What to do =
Set down each record below precisely, skipping the pictures.

── Input data

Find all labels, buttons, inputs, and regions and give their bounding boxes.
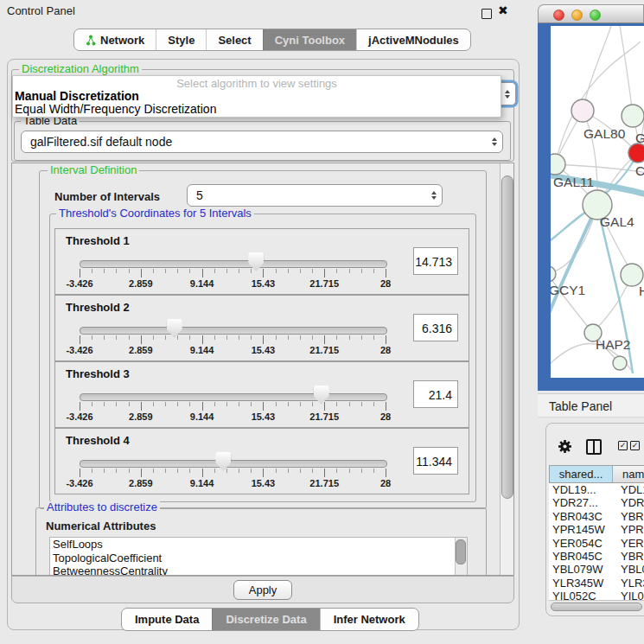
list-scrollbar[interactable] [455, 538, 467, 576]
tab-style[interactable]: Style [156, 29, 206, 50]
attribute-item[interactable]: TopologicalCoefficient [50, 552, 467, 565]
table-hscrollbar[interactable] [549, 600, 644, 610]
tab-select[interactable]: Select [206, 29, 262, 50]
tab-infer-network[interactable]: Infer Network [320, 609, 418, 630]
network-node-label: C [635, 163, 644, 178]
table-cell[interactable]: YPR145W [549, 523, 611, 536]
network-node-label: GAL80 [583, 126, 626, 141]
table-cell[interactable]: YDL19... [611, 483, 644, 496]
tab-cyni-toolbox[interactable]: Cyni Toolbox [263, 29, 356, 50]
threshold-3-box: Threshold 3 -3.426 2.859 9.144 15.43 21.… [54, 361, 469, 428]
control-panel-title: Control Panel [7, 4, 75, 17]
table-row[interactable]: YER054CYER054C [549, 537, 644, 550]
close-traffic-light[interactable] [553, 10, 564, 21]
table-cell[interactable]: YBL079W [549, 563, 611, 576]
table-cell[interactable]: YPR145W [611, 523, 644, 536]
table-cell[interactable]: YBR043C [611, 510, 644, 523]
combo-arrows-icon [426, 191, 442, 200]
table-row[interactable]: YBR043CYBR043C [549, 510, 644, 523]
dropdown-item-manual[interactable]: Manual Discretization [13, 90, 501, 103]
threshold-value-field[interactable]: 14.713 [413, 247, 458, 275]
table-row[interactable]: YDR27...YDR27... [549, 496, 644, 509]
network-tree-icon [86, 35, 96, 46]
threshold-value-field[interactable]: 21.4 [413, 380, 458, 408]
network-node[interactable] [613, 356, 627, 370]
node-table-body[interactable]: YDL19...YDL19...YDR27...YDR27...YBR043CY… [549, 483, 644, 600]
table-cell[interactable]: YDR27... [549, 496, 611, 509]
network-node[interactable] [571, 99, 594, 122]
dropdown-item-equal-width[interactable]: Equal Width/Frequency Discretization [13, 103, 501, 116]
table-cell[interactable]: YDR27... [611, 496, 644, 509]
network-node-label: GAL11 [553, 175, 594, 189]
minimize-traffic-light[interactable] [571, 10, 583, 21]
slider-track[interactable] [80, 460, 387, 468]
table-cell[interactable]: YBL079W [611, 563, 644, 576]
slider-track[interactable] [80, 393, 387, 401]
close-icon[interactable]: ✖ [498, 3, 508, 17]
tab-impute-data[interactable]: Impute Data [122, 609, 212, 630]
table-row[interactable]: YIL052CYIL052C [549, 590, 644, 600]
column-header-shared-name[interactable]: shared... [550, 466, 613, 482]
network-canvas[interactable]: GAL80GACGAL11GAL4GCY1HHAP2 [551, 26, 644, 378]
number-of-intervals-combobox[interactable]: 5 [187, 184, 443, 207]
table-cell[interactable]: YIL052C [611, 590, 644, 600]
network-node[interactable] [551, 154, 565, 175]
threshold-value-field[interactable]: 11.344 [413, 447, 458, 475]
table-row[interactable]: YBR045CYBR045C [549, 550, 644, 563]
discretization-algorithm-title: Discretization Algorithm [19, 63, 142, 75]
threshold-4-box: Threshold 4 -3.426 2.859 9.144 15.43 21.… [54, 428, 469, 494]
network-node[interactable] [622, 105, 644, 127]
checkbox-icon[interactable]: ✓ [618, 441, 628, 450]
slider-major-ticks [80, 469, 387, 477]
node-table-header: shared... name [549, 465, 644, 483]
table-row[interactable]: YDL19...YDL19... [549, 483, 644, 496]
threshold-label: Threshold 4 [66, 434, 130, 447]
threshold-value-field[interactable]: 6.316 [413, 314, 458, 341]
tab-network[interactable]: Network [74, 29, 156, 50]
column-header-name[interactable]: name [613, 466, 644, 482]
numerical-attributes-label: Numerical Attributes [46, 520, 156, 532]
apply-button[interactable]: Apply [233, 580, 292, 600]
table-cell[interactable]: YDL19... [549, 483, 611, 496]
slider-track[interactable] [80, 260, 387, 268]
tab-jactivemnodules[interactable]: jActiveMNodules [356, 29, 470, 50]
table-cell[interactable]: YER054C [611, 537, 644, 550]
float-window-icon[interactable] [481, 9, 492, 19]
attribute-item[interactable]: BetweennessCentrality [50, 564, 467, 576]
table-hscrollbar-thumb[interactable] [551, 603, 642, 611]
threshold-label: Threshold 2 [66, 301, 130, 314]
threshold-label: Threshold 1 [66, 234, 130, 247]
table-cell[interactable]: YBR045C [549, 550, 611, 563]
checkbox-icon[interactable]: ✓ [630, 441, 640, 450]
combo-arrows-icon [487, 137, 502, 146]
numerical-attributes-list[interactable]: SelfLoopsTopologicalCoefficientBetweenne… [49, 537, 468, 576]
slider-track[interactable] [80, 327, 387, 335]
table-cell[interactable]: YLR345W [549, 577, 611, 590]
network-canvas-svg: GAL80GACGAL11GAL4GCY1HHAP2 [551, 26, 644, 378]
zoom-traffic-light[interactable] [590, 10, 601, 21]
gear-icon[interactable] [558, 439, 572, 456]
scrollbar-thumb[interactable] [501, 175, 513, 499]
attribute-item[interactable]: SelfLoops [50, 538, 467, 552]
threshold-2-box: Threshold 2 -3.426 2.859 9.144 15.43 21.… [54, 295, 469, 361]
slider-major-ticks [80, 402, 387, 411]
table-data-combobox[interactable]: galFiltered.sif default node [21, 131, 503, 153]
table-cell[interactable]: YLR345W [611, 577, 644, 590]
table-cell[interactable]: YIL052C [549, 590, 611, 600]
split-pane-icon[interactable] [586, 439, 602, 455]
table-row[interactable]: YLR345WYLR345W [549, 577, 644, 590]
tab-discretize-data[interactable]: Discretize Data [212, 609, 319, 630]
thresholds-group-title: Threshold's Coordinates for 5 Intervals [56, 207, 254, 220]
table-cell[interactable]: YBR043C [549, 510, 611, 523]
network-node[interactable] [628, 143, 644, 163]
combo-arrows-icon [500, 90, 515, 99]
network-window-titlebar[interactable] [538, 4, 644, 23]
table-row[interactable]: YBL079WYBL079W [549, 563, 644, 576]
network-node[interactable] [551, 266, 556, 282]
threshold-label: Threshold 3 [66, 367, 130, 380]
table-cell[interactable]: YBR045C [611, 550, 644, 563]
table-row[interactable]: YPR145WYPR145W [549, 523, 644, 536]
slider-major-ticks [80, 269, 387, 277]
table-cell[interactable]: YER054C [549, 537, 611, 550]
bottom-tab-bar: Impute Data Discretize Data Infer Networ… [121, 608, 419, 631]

────

Exercise response =
Find all labels, buttons, inputs, and regions and give their bounding boxes.
list-scrollbar[interactable] [455, 538, 467, 576]
tab-style[interactable]: Style [156, 29, 206, 50]
attribute-item[interactable]: TopologicalCoefficient [50, 552, 467, 565]
table-hscrollbar[interactable] [549, 600, 644, 610]
tab-select[interactable]: Select [206, 29, 262, 50]
tab-infer-network[interactable]: Infer Network [320, 609, 418, 630]
network-node-label: C [635, 163, 644, 178]
table-cell[interactable]: YPR145W [549, 523, 611, 536]
network-node-label: GAL80 [583, 126, 626, 141]
table-cell[interactable]: YDL19... [611, 483, 644, 496]
tab-cyni-toolbox[interactable]: Cyni Toolbox [263, 29, 356, 50]
threshold-3-box: Threshold 3 -3.426 2.859 9.144 15.43 21.… [54, 361, 469, 428]
control-panel-title: Control Panel [7, 4, 75, 17]
table-row[interactable]: YER054CYER054C [549, 537, 644, 550]
close-traffic-light[interactable] [553, 10, 564, 21]
table-cell[interactable]: YBL079W [549, 563, 611, 576]
table-cell[interactable]: YPR145W [611, 523, 644, 536]
table-cell[interactable]: YBR043C [611, 510, 644, 523]
combo-arrows-icon [426, 191, 442, 200]
table-row[interactable]: YBR043CYBR043C [549, 510, 644, 523]
dropdown-item-manual[interactable]: Manual Discretization [13, 90, 501, 103]
threshold-value-field[interactable]: 14.713 [413, 247, 458, 275]
table-row[interactable]: YDR27...YDR27... [549, 496, 644, 509]
network-tree-icon [86, 35, 96, 46]
threshold-value-field[interactable]: 21.4 [413, 380, 458, 408]
network-node[interactable] [613, 356, 627, 370]
node-table-body[interactable]: YDL19...YDL19...YDR27...YDR27...YBR043CY… [549, 483, 644, 600]
table-cell[interactable]: YDR27... [549, 496, 611, 509]
network-node[interactable] [571, 99, 594, 122]
dropdown-item-equal-width[interactable]: Equal Width/Frequency Discretization [13, 103, 501, 116]
table-cell[interactable]: YDR27... [611, 496, 644, 509]
network-node-label: GAL11 [553, 175, 594, 189]
minimize-traffic-light[interactable] [571, 10, 583, 21]
slider-track[interactable] [80, 460, 387, 468]
table-cell[interactable]: YBL079W [611, 563, 644, 576]
slider-track[interactable] [80, 393, 387, 401]
close-icon[interactable]: ✖ [498, 3, 508, 17]
tab-impute-data[interactable]: Impute Data [122, 609, 212, 630]
table-row[interactable]: YIL052CYIL052C [549, 590, 644, 600]
column-header-shared-name[interactable]: shared... [550, 466, 613, 482]
network-canvas[interactable]: GAL80GACGAL11GAL4GCY1HHAP2 [551, 26, 644, 378]
number-of-intervals-combobox[interactable]: 5 [187, 184, 443, 207]
table-cell[interactable]: YIL052C [611, 590, 644, 600]
network-node[interactable] [551, 154, 565, 175]
threshold-value-field[interactable]: 11.344 [413, 447, 458, 475]
table-row[interactable]: YBR045CYBR045C [549, 550, 644, 563]
discretization-algorithm-title: Discretization Algorithm [19, 63, 142, 75]
threshold-4-box: Threshold 4 -3.426 2.859 9.144 15.43 21.… [54, 428, 469, 494]
network-node[interactable] [622, 105, 644, 127]
checkbox-icon[interactable]: ✓ [618, 441, 628, 450]
slider-major-ticks [80, 469, 387, 477]
node-table-header: shared... name [549, 465, 644, 483]
table-row[interactable]: YDL19...YDL19... [549, 483, 644, 496]
threshold-label: Threshold 4 [66, 434, 130, 447]
threshold-value-field[interactable]: 6.316 [413, 314, 458, 341]
tab-network[interactable]: Network [74, 29, 156, 50]
column-header-name[interactable]: name [613, 466, 644, 482]
numerical-attributes-label: Numerical Attributes [46, 520, 156, 532]
apply-button[interactable]: Apply [233, 580, 292, 600]
table-cell[interactable]: YDL19... [549, 483, 611, 496]
slider-track[interactable] [80, 260, 387, 268]
tab-jactivemnodules[interactable]: jActiveMNodules [356, 29, 470, 50]
table-cell[interactable]: YER054C [611, 537, 644, 550]
float-window-icon[interactable] [481, 9, 492, 19]
attribute-item[interactable]: BetweennessCentrality [50, 564, 467, 576]
table-hscrollbar-thumb[interactable] [551, 603, 642, 611]
threshold-label: Threshold 2 [66, 301, 130, 314]
threshold-label: Threshold 1 [66, 234, 130, 247]
table-cell[interactable]: YBR045C [549, 550, 611, 563]
checkbox-icon[interactable]: ✓ [630, 441, 640, 450]
combo-arrows-icon [487, 137, 502, 146]
numerical-attributes-list[interactable]: SelfLoopsTopologicalCoefficientBetweenne… [49, 537, 468, 576]
slider-track[interactable] [80, 327, 387, 335]
table-cell[interactable]: YLR345W [549, 577, 611, 590]
network-canvas-svg: GAL80GACGAL11GAL4GCY1HHAP2 [551, 26, 644, 378]
zoom-traffic-light[interactable] [590, 10, 601, 21]
gear-icon[interactable] [558, 439, 572, 456]
scrollbar-thumb[interactable] [501, 175, 513, 499]
attribute-item[interactable]: SelfLoops [50, 538, 467, 552]
threshold-2-box: Threshold 2 -3.426 2.859 9.144 15.43 21.… [54, 295, 469, 361]
slider-major-ticks [80, 402, 387, 411]
table-data-combobox[interactable]: galFiltered.sif default node [21, 131, 503, 153]
table-cell[interactable]: YLR345W [611, 577, 644, 590]
table-cell[interactable]: YIL052C [549, 590, 611, 600]
split-pane-icon[interactable] [586, 439, 602, 455]
table-row[interactable]: YLR345WYLR345W [549, 577, 644, 590]
tab-discretize-data[interactable]: Discretize Data [212, 609, 319, 630]
thresholds-group-title: Threshold's Coordinates for 5 Intervals [56, 207, 254, 220]
table-cell[interactable]: YBR043C [549, 510, 611, 523]
network-node[interactable] [628, 143, 644, 163]
combo-arrows-icon [500, 90, 515, 99]
network-window-titlebar[interactable] [538, 4, 644, 23]
table-row[interactable]: YBL079WYBL079W [549, 563, 644, 576]
network-node[interactable] [551, 266, 556, 282]
threshold-label: Threshold 3 [66, 367, 130, 380]
table-cell[interactable]: YBR045C [611, 550, 644, 563]
table-row[interactable]: YPR145WYPR145W [549, 523, 644, 536]
slider-major-ticks [80, 269, 387, 277]
table-cell[interactable]: YER054C [549, 537, 611, 550]
bottom-tab-bar: Impute Data Discretize Data Infer Networ… [121, 608, 419, 631]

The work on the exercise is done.